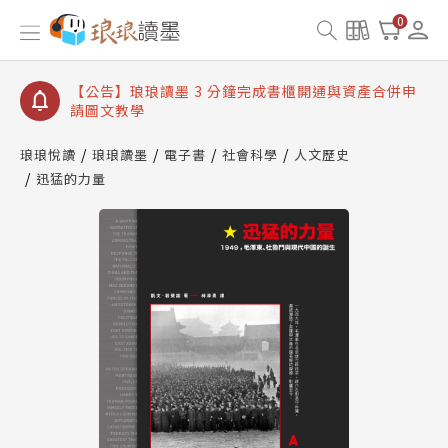
【公告】琅琅讀墨數位閱讀資產合併與書櫃開通申請
0
【公告】琅琅讀墨書櫃開通常見問題
【公告】琅琅讀墨 3 分鐘完成書櫃開通與資產合併申
請圖文教學
【公告】琅琅書店服務升級重要說明及資產合併結果
查詢
琅琅悅讀
琅琅讀墨
電子書
社會科學
人文歷史
迅猛的力量
【公告】琅琅讀墨數位閱讀資產合併與書櫃開通申請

→ **EXERCISE**
The material above is to be transcribed exactly, with its images omitted.

→ **FINISHED EXERCISE**
【公告】琅琅讀墨數位閱讀資產合併與書櫃開通申請
0
【公告】琅琅讀墨書櫃開通常見問題
【公告】琅琅讀墨 3 分鐘完成書櫃開通與資產合併申
請圖文教學
【公告】琅琅書店服務升級重要說明及資產合併結果
查詢
琅琅悅讀
琅琅讀墨
電子書
社會科學
人文歷史
迅猛的力量
【公告】琅琅讀墨數位閱讀資產合併與書櫃開通申請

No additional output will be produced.